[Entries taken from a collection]
== Segment start ==

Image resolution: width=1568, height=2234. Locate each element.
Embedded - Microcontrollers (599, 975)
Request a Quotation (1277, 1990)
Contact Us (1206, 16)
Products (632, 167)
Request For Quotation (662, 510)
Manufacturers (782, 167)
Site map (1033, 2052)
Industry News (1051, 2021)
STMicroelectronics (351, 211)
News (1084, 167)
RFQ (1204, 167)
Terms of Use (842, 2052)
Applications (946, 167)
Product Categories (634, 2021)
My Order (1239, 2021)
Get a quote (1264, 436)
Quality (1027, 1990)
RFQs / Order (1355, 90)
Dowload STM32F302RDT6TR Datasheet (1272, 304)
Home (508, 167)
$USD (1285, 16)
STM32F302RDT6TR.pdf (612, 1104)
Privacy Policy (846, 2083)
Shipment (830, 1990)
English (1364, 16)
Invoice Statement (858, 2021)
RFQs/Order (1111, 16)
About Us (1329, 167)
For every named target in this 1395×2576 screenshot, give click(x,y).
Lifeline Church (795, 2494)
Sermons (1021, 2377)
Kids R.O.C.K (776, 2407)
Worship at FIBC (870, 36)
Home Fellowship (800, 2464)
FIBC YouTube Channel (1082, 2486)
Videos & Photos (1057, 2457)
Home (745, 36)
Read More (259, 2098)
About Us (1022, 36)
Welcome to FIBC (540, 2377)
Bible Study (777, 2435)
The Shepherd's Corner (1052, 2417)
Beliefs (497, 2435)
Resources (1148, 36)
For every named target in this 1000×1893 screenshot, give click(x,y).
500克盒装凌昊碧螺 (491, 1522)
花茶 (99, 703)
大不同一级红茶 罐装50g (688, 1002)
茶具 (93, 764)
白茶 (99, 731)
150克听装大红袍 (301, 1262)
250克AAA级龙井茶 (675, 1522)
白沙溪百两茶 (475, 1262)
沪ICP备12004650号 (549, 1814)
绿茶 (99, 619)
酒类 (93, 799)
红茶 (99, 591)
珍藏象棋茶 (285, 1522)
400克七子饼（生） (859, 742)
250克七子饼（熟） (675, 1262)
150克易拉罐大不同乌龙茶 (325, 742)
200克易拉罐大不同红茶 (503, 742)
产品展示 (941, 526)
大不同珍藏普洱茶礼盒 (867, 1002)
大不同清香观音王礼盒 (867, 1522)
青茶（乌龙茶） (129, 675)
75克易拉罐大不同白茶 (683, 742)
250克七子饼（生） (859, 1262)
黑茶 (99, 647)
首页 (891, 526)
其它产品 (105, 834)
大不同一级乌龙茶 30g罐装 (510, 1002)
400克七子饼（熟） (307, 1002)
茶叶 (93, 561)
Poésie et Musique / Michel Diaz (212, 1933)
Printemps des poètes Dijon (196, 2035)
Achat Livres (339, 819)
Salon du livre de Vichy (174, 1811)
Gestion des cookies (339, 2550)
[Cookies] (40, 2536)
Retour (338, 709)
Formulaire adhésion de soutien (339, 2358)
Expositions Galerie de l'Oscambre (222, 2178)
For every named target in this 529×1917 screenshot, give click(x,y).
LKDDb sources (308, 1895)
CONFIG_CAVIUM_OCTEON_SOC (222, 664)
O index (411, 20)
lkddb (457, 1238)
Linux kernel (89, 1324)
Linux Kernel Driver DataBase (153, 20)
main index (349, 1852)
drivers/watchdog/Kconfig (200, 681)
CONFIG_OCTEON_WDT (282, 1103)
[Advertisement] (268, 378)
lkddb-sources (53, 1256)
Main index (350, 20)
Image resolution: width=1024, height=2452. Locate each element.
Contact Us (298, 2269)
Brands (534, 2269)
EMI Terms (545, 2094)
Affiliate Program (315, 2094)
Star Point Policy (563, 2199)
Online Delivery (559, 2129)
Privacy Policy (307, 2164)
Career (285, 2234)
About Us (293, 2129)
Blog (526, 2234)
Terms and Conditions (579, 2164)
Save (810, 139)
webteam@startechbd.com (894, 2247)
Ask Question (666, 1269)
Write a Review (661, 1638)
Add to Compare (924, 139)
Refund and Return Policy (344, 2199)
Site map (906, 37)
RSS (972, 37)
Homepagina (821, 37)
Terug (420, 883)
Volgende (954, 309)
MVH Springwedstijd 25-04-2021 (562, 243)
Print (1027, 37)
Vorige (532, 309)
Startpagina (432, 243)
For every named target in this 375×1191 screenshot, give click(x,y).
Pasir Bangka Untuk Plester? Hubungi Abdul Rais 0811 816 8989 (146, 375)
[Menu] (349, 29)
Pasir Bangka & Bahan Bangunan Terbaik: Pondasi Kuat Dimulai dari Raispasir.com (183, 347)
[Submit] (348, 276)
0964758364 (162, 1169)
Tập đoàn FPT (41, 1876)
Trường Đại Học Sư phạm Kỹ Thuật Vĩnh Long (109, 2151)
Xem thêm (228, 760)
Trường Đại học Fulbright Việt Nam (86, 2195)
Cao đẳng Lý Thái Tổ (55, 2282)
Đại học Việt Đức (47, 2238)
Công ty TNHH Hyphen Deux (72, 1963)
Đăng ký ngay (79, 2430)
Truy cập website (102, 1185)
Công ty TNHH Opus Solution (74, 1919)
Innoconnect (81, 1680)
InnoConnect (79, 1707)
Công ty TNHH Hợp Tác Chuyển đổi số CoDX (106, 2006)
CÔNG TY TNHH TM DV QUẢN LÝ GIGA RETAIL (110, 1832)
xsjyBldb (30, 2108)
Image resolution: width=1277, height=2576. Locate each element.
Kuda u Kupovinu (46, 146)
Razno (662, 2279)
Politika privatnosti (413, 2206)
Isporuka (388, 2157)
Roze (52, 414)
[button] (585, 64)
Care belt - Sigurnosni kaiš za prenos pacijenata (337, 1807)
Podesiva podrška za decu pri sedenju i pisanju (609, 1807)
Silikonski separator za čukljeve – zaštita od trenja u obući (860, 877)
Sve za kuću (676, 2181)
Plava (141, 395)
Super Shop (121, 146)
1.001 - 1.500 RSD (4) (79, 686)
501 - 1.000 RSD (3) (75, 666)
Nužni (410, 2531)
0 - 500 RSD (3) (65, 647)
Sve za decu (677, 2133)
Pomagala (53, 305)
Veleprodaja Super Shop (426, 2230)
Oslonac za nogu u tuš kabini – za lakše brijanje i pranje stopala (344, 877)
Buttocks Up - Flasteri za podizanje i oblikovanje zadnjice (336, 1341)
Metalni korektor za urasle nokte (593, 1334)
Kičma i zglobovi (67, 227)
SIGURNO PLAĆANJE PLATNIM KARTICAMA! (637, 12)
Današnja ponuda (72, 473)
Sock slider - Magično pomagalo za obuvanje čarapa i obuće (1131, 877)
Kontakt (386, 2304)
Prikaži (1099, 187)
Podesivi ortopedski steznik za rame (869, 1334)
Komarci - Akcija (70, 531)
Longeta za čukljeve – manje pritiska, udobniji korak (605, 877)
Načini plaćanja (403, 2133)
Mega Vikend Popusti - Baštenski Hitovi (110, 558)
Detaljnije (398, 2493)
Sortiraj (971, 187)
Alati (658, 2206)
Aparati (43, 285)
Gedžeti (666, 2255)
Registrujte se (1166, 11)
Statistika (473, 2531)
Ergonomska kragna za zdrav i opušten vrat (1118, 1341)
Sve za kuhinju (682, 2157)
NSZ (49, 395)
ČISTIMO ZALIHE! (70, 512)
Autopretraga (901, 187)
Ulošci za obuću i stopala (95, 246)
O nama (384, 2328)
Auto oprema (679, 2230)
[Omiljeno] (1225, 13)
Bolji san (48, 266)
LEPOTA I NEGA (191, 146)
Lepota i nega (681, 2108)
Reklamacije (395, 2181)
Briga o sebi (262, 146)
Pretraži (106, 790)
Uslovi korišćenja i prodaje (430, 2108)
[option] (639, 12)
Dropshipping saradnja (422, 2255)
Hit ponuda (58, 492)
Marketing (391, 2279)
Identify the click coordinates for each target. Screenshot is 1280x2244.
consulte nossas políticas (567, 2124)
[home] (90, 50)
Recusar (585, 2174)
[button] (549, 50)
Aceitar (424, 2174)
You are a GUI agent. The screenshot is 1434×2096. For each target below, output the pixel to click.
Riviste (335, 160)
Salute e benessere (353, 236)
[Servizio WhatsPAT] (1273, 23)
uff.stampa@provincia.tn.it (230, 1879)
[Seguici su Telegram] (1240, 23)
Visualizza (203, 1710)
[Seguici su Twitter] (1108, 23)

== Segment end ==

**THE PROBLEM:**
Output the lines above exactly, but only those between the line holding "Uslovi korišćenja i prodaje (430, 2108)" and the line holding "Riviste (335, 160)", inclusive.

**EXPECTED OUTPUT:**
Uslovi korišćenja i prodaje (430, 2108)
[option] (639, 12)
Dropshipping saradnja (422, 2255)
Hit ponuda (58, 492)
Marketing (391, 2279)
Identify the click coordinates for each target. Screenshot is 1280x2244.
consulte nossas políticas (567, 2124)
[home] (90, 50)
Recusar (585, 2174)
[button] (549, 50)
Aceitar (424, 2174)
You are a GUI agent. The screenshot is 1434×2096. For each target below, output the pixel to click.
Riviste (335, 160)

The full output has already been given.